Part three extends the effects of sexual selection into language, art, hunting and agriculture, through the idea of honest signaling – sexual signals that also cost the signer. This is extrapolated to explain the appeal of drugs. Finally, the possibility of contact with extraterrestrial intelligence is discussed (Diamond thinks that would be a disaster).
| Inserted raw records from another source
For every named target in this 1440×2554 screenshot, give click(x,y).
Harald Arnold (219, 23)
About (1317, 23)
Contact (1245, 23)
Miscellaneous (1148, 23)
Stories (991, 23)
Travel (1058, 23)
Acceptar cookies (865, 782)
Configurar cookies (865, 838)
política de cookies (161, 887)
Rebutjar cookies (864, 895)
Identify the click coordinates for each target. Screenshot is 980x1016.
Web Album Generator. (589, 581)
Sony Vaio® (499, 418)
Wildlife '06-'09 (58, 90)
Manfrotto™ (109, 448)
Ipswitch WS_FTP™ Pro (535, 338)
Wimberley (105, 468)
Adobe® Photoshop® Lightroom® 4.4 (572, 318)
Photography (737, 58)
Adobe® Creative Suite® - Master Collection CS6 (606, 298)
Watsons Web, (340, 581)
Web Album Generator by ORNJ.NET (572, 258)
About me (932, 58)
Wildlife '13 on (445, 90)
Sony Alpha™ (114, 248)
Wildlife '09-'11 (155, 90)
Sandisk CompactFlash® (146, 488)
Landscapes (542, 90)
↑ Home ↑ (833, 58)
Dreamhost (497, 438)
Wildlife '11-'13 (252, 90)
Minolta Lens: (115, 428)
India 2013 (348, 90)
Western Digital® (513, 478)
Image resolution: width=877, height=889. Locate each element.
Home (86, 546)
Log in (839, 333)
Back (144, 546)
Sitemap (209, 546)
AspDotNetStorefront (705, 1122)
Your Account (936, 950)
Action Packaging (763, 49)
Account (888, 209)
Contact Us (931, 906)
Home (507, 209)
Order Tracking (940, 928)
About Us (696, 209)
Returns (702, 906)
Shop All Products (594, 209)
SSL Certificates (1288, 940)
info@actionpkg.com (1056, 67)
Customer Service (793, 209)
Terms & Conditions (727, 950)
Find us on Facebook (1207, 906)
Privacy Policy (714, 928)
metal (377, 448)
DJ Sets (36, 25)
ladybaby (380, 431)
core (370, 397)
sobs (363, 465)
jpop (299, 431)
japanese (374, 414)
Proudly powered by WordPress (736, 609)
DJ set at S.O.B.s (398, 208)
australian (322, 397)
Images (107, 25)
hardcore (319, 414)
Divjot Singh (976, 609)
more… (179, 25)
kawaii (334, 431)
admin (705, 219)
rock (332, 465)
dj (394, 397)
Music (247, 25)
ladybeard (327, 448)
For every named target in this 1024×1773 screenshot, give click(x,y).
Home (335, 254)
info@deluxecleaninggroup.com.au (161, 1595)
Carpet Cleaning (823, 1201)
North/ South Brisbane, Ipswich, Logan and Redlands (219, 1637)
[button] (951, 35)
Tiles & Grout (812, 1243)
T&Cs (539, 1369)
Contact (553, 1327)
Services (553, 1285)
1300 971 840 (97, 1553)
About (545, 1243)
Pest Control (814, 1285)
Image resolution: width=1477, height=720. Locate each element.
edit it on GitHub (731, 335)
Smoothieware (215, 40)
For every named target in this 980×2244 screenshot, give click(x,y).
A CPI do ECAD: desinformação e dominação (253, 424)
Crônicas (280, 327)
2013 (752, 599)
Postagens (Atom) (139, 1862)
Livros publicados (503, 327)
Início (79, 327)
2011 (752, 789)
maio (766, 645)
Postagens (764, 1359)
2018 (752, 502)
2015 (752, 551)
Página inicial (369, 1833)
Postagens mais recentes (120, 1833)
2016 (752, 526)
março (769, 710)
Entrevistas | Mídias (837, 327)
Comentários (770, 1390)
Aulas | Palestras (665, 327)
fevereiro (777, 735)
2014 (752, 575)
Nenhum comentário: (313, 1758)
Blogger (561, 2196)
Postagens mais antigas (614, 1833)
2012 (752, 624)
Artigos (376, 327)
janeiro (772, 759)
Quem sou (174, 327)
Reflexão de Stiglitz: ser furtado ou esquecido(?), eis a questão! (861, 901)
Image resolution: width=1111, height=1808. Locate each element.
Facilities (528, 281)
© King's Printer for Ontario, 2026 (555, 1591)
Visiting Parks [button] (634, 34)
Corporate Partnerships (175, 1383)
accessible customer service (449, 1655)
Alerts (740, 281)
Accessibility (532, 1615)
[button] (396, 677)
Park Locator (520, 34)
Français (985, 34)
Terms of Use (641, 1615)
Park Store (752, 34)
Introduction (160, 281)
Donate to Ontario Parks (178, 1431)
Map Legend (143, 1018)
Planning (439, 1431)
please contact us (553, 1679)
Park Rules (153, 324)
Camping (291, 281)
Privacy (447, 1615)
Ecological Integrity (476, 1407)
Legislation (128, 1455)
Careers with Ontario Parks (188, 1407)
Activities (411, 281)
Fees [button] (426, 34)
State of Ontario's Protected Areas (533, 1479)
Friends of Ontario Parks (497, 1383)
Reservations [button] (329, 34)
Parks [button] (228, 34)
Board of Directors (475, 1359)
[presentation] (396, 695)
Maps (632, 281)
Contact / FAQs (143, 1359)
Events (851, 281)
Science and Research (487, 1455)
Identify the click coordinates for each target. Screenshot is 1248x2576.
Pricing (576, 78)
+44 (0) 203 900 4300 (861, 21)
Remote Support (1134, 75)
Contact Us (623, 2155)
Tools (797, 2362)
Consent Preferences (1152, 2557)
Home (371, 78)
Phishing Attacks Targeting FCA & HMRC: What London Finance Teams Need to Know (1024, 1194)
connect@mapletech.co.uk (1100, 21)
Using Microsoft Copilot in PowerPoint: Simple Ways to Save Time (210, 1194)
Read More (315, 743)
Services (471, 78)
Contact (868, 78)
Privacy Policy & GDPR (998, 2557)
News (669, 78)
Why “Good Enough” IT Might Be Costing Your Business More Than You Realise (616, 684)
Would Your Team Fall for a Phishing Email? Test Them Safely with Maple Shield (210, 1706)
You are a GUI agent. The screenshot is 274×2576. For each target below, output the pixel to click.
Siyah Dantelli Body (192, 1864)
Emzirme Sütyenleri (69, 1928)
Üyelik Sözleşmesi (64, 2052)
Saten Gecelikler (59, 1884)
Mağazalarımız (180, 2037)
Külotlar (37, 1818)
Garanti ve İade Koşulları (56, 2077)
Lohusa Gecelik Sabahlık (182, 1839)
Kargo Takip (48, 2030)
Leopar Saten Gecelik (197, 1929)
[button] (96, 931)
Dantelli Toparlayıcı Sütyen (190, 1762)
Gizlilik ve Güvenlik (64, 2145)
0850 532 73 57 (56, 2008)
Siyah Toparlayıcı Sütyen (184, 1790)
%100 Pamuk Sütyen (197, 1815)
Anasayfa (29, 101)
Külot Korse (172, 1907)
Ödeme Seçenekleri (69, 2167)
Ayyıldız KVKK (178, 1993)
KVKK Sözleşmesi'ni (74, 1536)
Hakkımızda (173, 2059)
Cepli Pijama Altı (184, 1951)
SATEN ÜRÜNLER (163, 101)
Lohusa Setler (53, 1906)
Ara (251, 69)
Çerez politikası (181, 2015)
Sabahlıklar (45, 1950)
===World conquest (part four)===
Part four considers conquest. Why is it that the Eurasians came to dominate other cultures? Diamond's answer is that, in part, this was due to the East–West layout of the Eurasian continent, due to which successful agricultural and animal domestication packages (combinations of certain domesticated plants and animals) could easily be adopted in regions farther east or west. On the other hand, extension of domestication packages along the North–South axis – as required in the case of the American and African continents – was much more difficult owing to severe imbalances of climate. Also, long-lasting contact with domesticated animals of agricultural populations permits greater resistance to disease, which is another reason why contact among geographically separated cultures – mostly agricultural versus hunter-gatherer societies – often leads to extinction of the latter through devastating infections.

The process of first contact between differing civilizations is examined through the descriptions of Papua New Guinea highlanders, who were first visited half a century back. Historically, Diamond argues such contacts between widely differing populations have very frequently culminated in the extinction of the disadvantaged groups like many Native American tribes, the Aboriginal Tasmanians, etc. There is a long list of genocides in history.

The question of why some civilisations conquered others is the main theme of Diamond's later book Guns, Germs and Steel: A short history of everybody for the last 13,000 years (1997).

===Environmental impact and extinction (part five)===
Here the argument is that civilizations sometimes get caught up in internal superiority contests, and deplete the environment to such an extent that they may never recover. Examples include Easter Island and the ruins of Petra, both of which were the result of deforestation resulting in desertification, according to Diamond.

The question of why some civilizations collapse and others survive is the main theme of Diamond's Collapse: How Societies Choose to Fail or Succeed (2005).

==Awards==
The Third Chimpanzee was the recipient of the Royal Society Prize for Science Books and the Los Angeles Times Book Prize in 1992.

==Reviews==
A contemporary review of the work by Frans de Waal was published by The New York Times (March, 1992), who praises the wit and breadth of the author's approach to the subject matter. He notes there is an emphasis on linguistic diversity by the author, and endorses the virtue of his inclusion and comparison of historic or far-fetched speculation on origins in hominids.

==In popular culture==
In 2021, Martin Gore, founding member and songwriter of British synth-pop band Depeche Mode, released an EP inspired by the book and named after it.